Hope is a Powerful Thing

I’ve struggled the last few days with my inner emotions. How can I be so calm? How can I feel this okay after my world came crashing down just a few short days ago?

The truth is as I think about our future I know for a fact that we will have kids to raise. How we get there will be exactly how we were destined to get there. As we close the book on pregnancy number 3 and look forward to speaking with the fertility doctors on the 14th…I am beginning to feel a sense of calm. A calm that I have not felt in a long long time. The type of calm you have when you know that without a doubt that everything is going to work out…everything is going to be okay. The past few years have been filled with “trying”, trials, failure, tears, a sprinkling of joy…and everything in-between. All of my thoughts and energy have been on one focus…natural conception. I put all my eggs in one basket, blinding myself of any other options. We have a beautiful family now and we will continue to have a beautiful family into the future. No matter what happens. We wanted to be parents…and we are parents…we want to raise kids therefore we will.

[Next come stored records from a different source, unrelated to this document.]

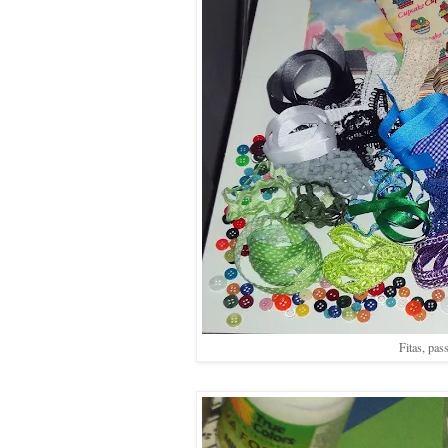
Fitas, pas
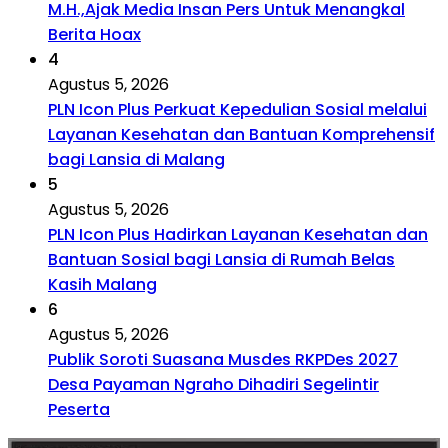
M.H.,Ajak Media Insan Pers Untuk Menangkal
Berita Hoax
4
Agustus 5, 2026
PLN Icon Plus Perkuat Kepedulian Sosial melalui
Layanan Kesehatan dan Bantuan Komprehensif
bagi Lansia di Malang
5
Agustus 5, 2026
PLN Icon Plus Hadirkan Layanan Kesehatan dan
Bantuan Sosial bagi Lansia di Rumah Belas
Kasih Malang
6
Agustus 5, 2026
Publik Soroti Suasana Musdes RKPDes 2027
Desa Payaman Ngraho Dihadiri Segelintir
Peserta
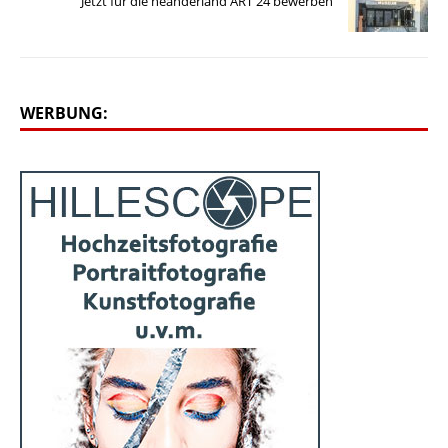
Jetzt für die neanderland ART 24 bewerben
WERBUNG:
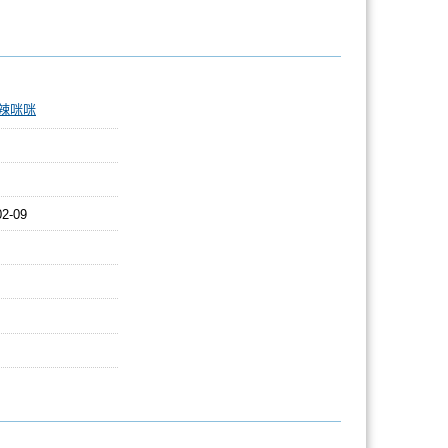
辣咪咪
02-09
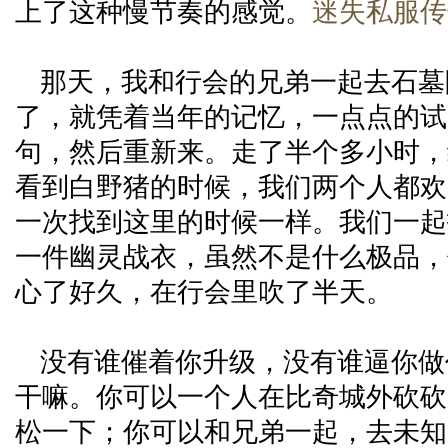
上了这种慢节奏的感觉。
迷失私服传
那天，我和行会的兄弟一起去石墓
了，就凭着当年的记忆，一点点的试
句，然后重新来。走了半个多小时，
看到白野猪的时候，我们两个人都欢
一次找到这里的时候一样。我们一起
一件幽灵战衣，虽然不是什么极品，
心了好久，在行会里吹了半天。
没有谁催着你升级，没有谁逼你做
干嘛。你可以一个人在比奇城外砍砍
松一下；你可以和兄弟一起，去未知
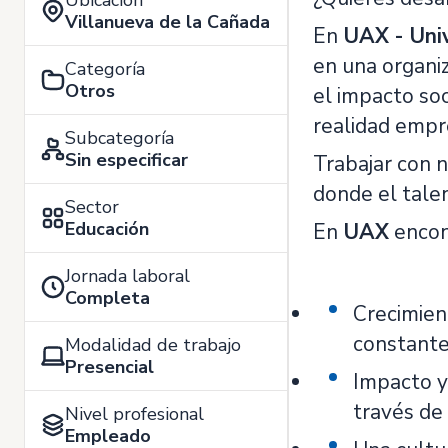
Ubicación
Villanueva de la Cañada
En
UAX - Univ
en una organiz
Categoría
Otros
el impacto soc
realidad empre
Subcategoría
Sin especificar
Trabajar con 
donde el talen
Sector
Educación
En
UAX
encon
Jornada laboral
Completa
Crecimien
constante
Modalidad de trabajo
Presencial
Impacto y 
través de 
Nivel profesional
Empleado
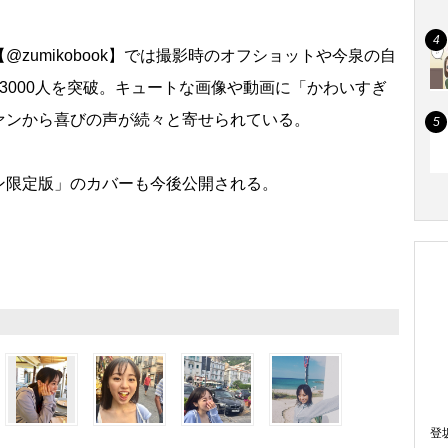
umikobook】では撮影時のオフショットや今泉の自
3000人を突破。キュートな画像や動画に「かわいすぎ
ァンから喜びの声が続々と寄せられている。
限定版」のカバーも今後公開される。
登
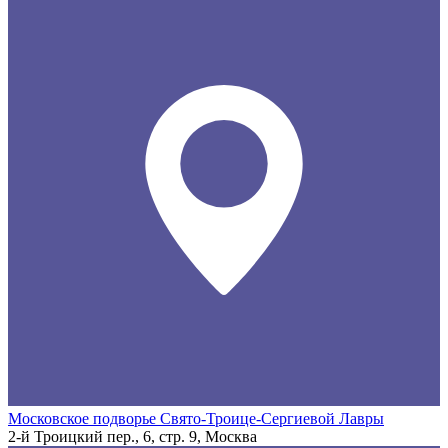
Московское подворье Свято-Троице-Сергиевой Лавры
2-й Троицкий пер., 6, стр. 9, Москва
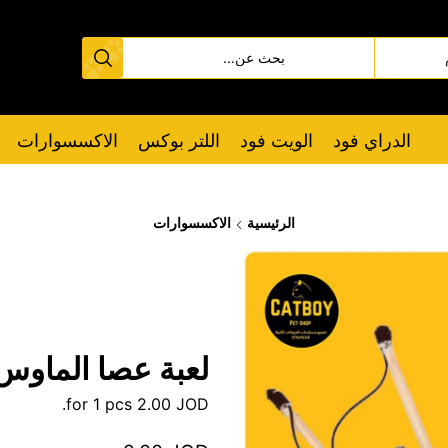
الدراي فود
الويت فود
اللتر بوكس
الاكسسوارات
الرئيسية
الاكسسوارات
لعبة عصا الماوس
for 1 pcs.
2.00
JOD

As strange as it may sound, I needed this last miscarriage to mentally calm down, to reflect and refocus. After the loss of Jackie I was terrified to be pregnant. I feared another loss; I feared that I wasn’t strong enough to endure the pain all over again. However, here we are. This loss catapulted us further into the grey zone…the unknown. Placed us in our lowest moment as a couple and left us asking, now what? What is next? How is this part of the plan? Is this really our journey? How can we trust this journey when it has brought us nothing but pain? Another miscarriage, really?

Something magical happened during these lowest of low days. Whether you believe in signs or not…we believe we received signs. Guiding us. Pointing us to the room with doors and telling us that we don’t have to put all of our eggs in just one basket. Sure these other baskets come with a financial responsibility however we are living in a world where nothing is free anyway.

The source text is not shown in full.